Drive motor and read encoder-IIC

1.1 Explanation

Please read 《0. Motor introduction and usage》first to understand the motor parameters, wiring method, and power supply voltage you are currently using. To avoid improper operation and damage to the driver board or motor.

I2C and serial communication cannot be shared, only one can be selected.

This course uses the YahboomESP32 image transmission module lite version.

If you use other ESP32-S3 boards, you need to modify the pin settings in the program according to your board pin situation.

Use ESP-IDF 5.4.0 version to compile the project.

Hardware wiring:

Motor	4-channel motor drive board(Motor)
M2	M-
V	3V3
A	H1A
B	H1B
G	GND
M1	M+

4-channel motor drive board	ESP32-S3
SDA	SDA
SCL	SCL
GND	GND
5V	5V

USB to TTL serial port module needs to be connected, mainly for printing data.

When using the Yahboom ESP32 image transmission module lite version, the 3V3 of the USB to TTL serial port module must be replaced with 5V and connected to the 5V on the ESP32 board to write the program normally.

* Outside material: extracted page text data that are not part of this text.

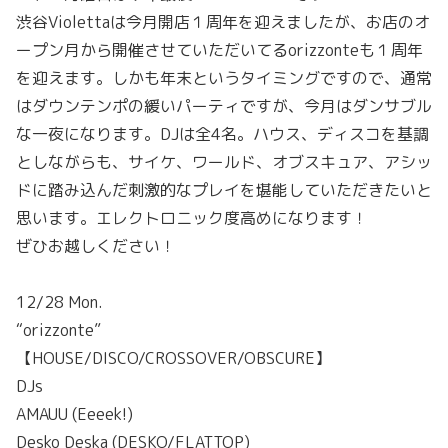
渋谷Violettaは今月開店１周年を迎えましたが、お店のオ
ープン月から開催させていただいてるorizzonteも１周年
を迎えます。しかも年末というタイミングですので、通常
はダウンテンポの緩いパーティですが、今月はダンサブル
な一夜になります。DJは全4名。ハウス、ディスコを基調
としながらも、サイケ、ワールド、オブスキュア、アシッ
ドに踏み込んだ刺激的なプレイを堪能していただきたいと
思います。エレクトロニック度高めになります！
ぜひお越しください！
12/28 Mon.
“orizzonte”
【HOUSE/DISCO/CROSSOVER/OBSCURE】
DJs
AMAUU (Eeeek!)
Desko Deska (DESKO/FLATTOP)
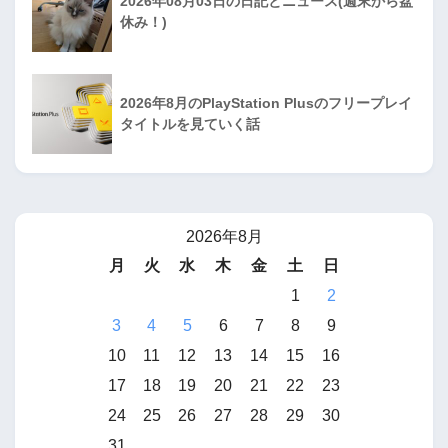
2026年08月03日の日記とニュース(週末から盆
休み！)
2026年8月のPlayStation Plusのフリープレイ
タイトルを見ていく話
2026年8月
月
火
水
木
金
土
日
1
2
3
4
5
6
7
8
9
10
11
12
13
14
15
16
17
18
19
20
21
22
23
24
25
26
27
28
29
30
31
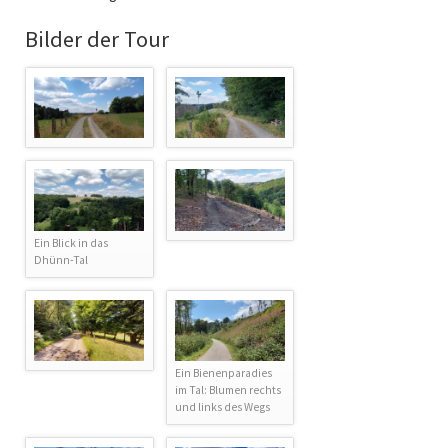
Bilder der Tour
Ein Blick in das
Dhünn-Tal
Ein Bienenparadies
im Tal: Blumen rechts
und links des Wegs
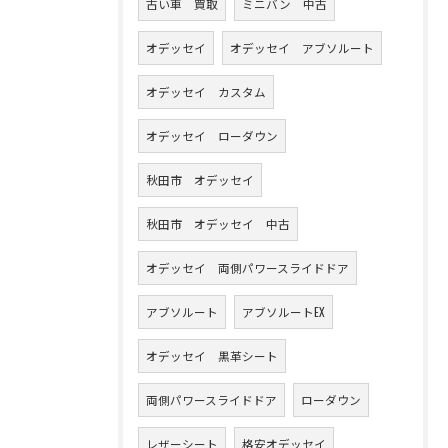
古い車 買取
ミニバン 中古
オデッセイ
オデッセイ アブソルート
オデッセイ カスタム
オデッセイ ローダウン
秋田市 オデッセイ
秋田市 オデッセイ 中古
オデッセイ 両側パワースライドドア
アブソルート
アブソルートEX
オデッセイ 黒革シート
両側パワースライドドア
ローダウン
レザーシート
格安オデッセイ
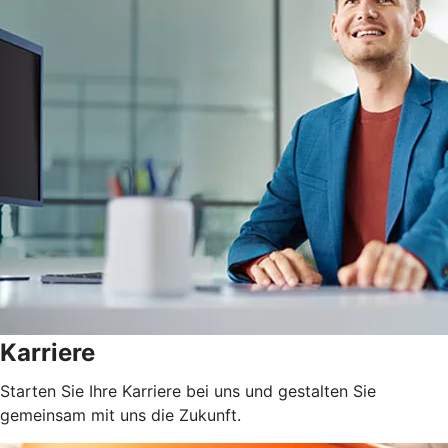
Karriere
Starten Sie Ihre Karriere bei uns und gestalten Sie
gemeinsam mit uns die Zukunft.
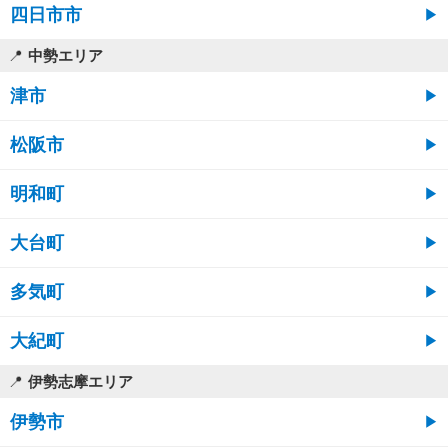
四日市市
中勢エリア
津市
松阪市
明和町
大台町
多気町
大紀町
伊勢志摩エリア
伊勢市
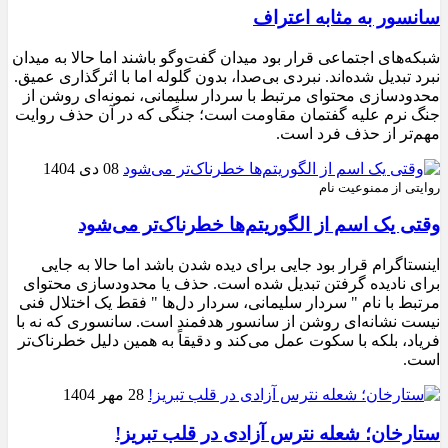
سانسور به مثابه اعتراف
شبکه‌های اجتماعی قرار بود میدان گفت‌وگو باشند اما حالا به میدان
نبرد تبدیل شده‌اند. نبردی بی‌صدا، بدون گلوله اما با اثرگذاری عمیق.
محدودسازی محتوای مرتبط با سردار سلیمانی، نمونه‌ای روشن از
جنگ نرم علیه گفتمان مقاومت است؛ جنگی که در آن حذف روایت
مهم‌تر از حذف فرد است.
08 دی 1404
روایتی از ممنوعیت نام
وقتی یک اسم از الگوریتم‌ها خطرناک‌تر می‌شود
اینستاگرام قرار بود جایی برای دیده شدن باشد اما حالا به جایی
برای نادیده گرفتن تبدیل شده است. حذف یا محدودسازی محتوای
مرتبط با نام " سردار سلیمانی، سردار دل‌ها " فقط یک اختلال فنی
نیست نشانه‌ای روشن از سانسور هدفمند است. سانسوری که نه با
فریاد، بلکه با سکوت عمل می‌کند و دقیقاً به همین دلیل خطرناک‌تر
است.
28 مهر 1404
ستارخان؛ شعله نترس آزادی در قلب تبریز!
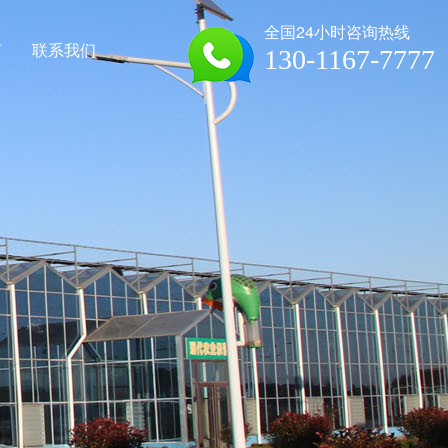
全国24小时咨询热线
言
联系我们
130-1167-7777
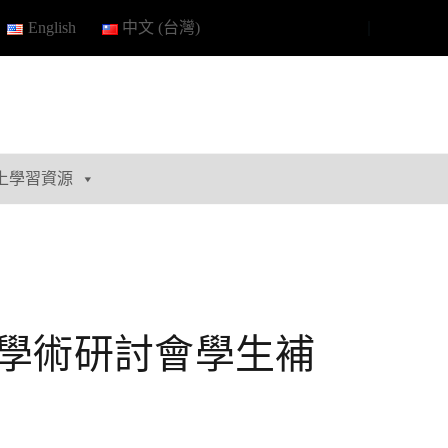
English
中文 (台灣)
上學習資源
暨學術研討會學生補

After the program is written, it can be switched back to 3V3.

USB TO TTL	ESP32S3
3V3	3V3
TXD	RX0
RXD	TX0
GND	GND

Serial port configuration: Baud rate 115200, no parity check, no hardware flow control, 1 stop bit

Note: The serial port here is used to print data on the serial port assistant, not for communication with the driver board

1.2 Code analysis


#define I2C_MASTER_SCL_IO 37  // SCL
#define I2C_MASTER_SDA_IO 38  // SDA

This code is defined in the file i2c_module.h.

If you need to change the pin for I2C communication, you can modify the number here.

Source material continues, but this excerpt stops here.